*** Opening Data provided ***
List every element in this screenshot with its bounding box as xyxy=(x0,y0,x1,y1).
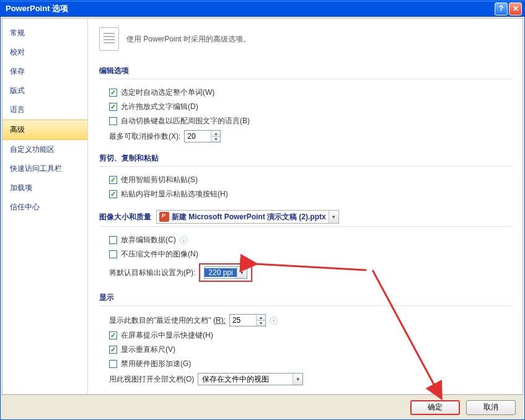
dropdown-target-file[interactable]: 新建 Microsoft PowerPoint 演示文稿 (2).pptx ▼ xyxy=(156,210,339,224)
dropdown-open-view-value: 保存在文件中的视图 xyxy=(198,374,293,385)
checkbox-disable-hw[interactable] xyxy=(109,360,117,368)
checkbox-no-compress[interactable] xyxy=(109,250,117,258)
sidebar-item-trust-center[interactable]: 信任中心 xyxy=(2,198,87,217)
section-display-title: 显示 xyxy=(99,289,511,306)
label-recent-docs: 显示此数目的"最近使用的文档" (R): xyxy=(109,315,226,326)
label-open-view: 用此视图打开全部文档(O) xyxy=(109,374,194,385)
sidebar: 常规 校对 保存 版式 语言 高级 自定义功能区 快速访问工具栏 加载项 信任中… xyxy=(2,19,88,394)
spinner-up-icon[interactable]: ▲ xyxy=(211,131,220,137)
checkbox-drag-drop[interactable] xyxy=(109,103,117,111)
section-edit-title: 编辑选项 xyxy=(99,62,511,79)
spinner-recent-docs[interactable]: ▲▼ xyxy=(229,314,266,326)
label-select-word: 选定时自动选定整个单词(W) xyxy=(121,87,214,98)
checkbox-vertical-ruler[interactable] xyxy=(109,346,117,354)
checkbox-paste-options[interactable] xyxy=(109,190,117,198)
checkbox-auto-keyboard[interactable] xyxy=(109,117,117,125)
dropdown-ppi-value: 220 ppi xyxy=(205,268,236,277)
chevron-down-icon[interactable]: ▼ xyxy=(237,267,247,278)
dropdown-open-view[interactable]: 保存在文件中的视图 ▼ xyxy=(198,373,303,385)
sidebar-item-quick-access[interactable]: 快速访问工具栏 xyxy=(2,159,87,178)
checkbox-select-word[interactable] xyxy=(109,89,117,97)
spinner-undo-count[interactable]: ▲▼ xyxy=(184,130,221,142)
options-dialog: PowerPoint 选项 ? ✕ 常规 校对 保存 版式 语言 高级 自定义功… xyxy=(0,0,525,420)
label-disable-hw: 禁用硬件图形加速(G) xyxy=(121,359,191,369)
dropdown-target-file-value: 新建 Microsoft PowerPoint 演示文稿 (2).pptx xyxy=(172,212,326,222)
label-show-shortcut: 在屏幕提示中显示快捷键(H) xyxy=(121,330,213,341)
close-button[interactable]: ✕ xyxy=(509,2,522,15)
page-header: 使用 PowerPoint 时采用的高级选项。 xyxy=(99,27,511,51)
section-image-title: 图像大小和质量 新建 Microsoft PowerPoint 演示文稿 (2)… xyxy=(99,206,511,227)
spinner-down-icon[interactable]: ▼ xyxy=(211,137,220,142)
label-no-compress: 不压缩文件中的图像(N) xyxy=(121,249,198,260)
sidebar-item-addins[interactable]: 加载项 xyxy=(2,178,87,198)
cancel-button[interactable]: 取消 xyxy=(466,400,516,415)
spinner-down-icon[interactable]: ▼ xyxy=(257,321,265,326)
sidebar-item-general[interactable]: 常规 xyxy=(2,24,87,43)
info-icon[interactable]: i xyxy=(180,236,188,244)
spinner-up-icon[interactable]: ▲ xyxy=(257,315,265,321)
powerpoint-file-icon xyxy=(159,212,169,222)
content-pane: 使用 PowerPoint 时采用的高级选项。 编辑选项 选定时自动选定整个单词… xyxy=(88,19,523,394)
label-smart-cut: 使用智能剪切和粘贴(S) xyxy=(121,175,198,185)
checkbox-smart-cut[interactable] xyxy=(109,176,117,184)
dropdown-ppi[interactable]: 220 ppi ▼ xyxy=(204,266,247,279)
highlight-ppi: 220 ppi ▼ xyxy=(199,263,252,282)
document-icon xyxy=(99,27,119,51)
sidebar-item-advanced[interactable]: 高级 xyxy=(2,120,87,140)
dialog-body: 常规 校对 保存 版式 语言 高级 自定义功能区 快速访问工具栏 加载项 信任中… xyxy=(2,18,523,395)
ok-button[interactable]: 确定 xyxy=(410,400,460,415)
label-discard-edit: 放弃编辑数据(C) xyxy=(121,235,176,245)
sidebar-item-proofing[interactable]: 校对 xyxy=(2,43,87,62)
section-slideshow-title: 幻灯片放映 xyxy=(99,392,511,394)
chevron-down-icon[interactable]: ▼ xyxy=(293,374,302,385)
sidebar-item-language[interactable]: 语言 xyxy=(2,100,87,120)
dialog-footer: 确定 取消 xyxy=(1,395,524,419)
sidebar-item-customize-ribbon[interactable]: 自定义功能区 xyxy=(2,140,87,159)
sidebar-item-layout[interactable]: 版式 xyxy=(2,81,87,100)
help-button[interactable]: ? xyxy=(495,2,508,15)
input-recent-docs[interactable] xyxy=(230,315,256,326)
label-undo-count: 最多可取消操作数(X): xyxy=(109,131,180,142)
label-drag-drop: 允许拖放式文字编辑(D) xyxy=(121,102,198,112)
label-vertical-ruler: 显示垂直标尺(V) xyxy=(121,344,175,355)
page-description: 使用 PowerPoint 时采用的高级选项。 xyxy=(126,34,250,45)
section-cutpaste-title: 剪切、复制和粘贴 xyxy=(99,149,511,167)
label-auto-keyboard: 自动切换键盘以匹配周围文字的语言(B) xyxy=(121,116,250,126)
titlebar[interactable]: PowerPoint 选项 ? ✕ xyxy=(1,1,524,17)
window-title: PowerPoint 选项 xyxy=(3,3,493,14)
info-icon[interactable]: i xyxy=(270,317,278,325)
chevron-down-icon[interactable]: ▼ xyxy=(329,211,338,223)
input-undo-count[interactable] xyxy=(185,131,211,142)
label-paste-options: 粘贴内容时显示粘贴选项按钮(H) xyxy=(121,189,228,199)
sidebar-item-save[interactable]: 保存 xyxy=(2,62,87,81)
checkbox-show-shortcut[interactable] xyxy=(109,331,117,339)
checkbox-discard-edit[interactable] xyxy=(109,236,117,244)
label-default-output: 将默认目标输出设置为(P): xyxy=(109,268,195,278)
*** Closing Data provided ***
[Exercise aim] Within the records above, find every line containing "undo" and report only how many there are.

[Written answer] 3